NMR Studies Uncover a Reactive and Short-Lived Species

Further efforts to improve reaction efficiency by introducing hydride scavengers did not change the ratio between catharanthine and the undesired rearranged product, suggesting an intramolecular hydride transfer, followed by protonation and hydridic reduction of the resulting pyridinium species 39 to give 40.[29] Although not completely unprecedented,[30] this dihydropyridine-triggered hydride reduction of the pendant indole-2-acrylate suggests that any chemical synthesis of dehydrosecodine will likely always suffer from this undesired internal redox adjustment outside of the exquisitely controlled environment offered by nature’s optimized enzymatic pathways.
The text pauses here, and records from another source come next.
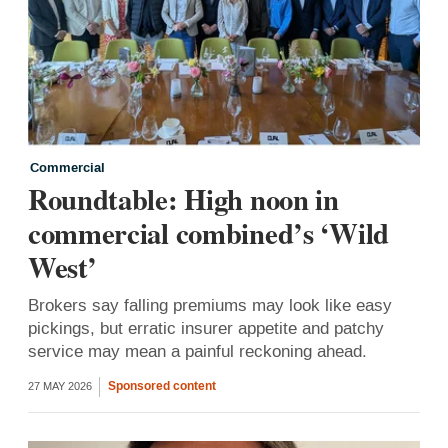
Commercial
Roundtable: High noon in
commercial combined’s ‘Wild
West’
Brokers say falling premiums may look like easy
pickings, but erratic insurer appetite and patchy
service may mean a painful reckoning ahead.
Sponsored content
27 MAY 2026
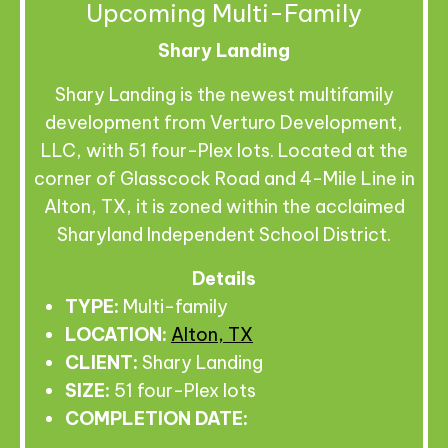
Upcoming Multi-Family
Shary Landing
Shary Landing is the newest multifamily
development from Verturo Development,
LLC, with 51 four-Plex lots. Located at the
corner of Glasscock Road and 4-Mile Line in
Alton, TX, it is zoned within the acclaimed
Sharyland Independent School District.
Details
TYPE:
Multi-family
LOCATION:
Alton, TX
CLIENT:
Shary Landing
SIZE:
51 four-Plex lots
COMPLETION DATE:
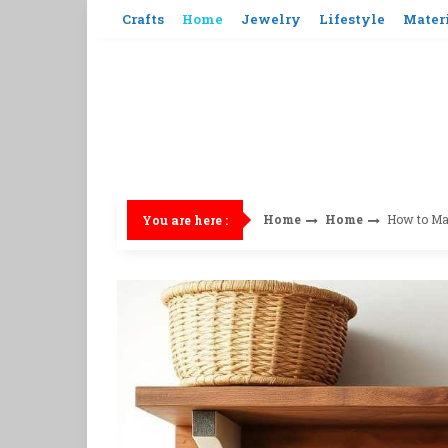
Skip
Crafts
Home
Jewelry
Lifestyle
Mater
to
content
Home
Home
How to Mak
You are here :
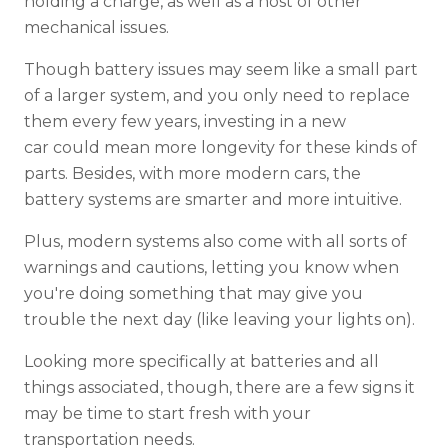
holding a charge, as well as a host of other
mechanical issues.
Though battery issues may seem like a small part
of a larger system, and you only need to replace
them every few years, investing in a new
car could mean more longevity for these kinds of
parts. Besides, with more modern cars, the
battery systems are smarter and more intuitive.
Plus, modern systems also come with all sorts of
warnings and cautions, letting you know when
you're doing something that may give you
trouble the next day (like leaving your lights on).
Looking more specifically at batteries and all
things associated, though, there are a few signs it
may be time to start fresh with your
transportation needs.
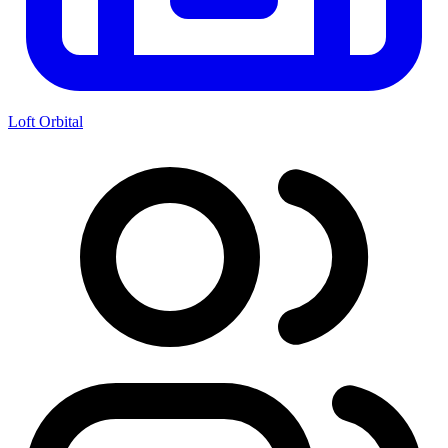
Loft Orbital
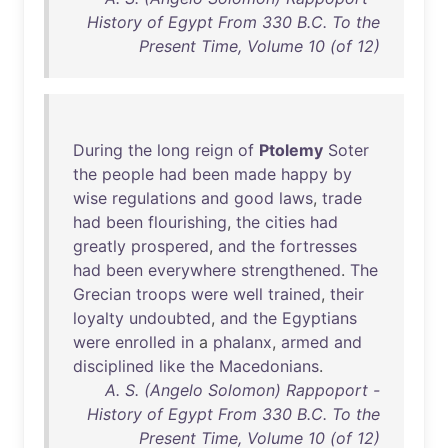
History of Egypt From 330 B.C. To the
Present Time, Volume 10 (of 12)
During
the
long
reign
of
Ptolemy
Soter
the
people
had
been
made
happy
by
wise
regulations
and
good
laws
,
trade
had
been
flourishing
,
the
cities
had
greatly
prospered
,
and
the
fortresses
had
been
everywhere
strengthened
.
The
Grecian
troops
were
well
trained
,
their
loyalty
undoubted
,
and
the
Egyptians
were
enrolled
in
a
phalanx
,
armed
and
disciplined
like
the
Macedonians
.
A. S. (Angelo Solomon) Rappoport -
History of Egypt From 330 B.C. To the
Present Time, Volume 10 (of 12)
In conclusion, an iridium(I)-catalyzed reductive activation of β,γ-unsaturated δ-lactams and amides allows efficient and controlled access to cyclic and acyclic dienamines, delivering—after [4 + 2] cycloaddition—a range of bridged bicyclic and cyclohexene-substituted amine products. This robust approach proceeds with high stereocontrol, low catalyst loading, from readily available starting materials, and has enabled a short and protecting group-free total synthesis of catharanthine via its biosynthetic precursor, dehydrosecodine. Further work to uncover new reactivity of common functional groups through reductive activation approaches is ongoing in our laboratory, and the results will be disclosed in due course.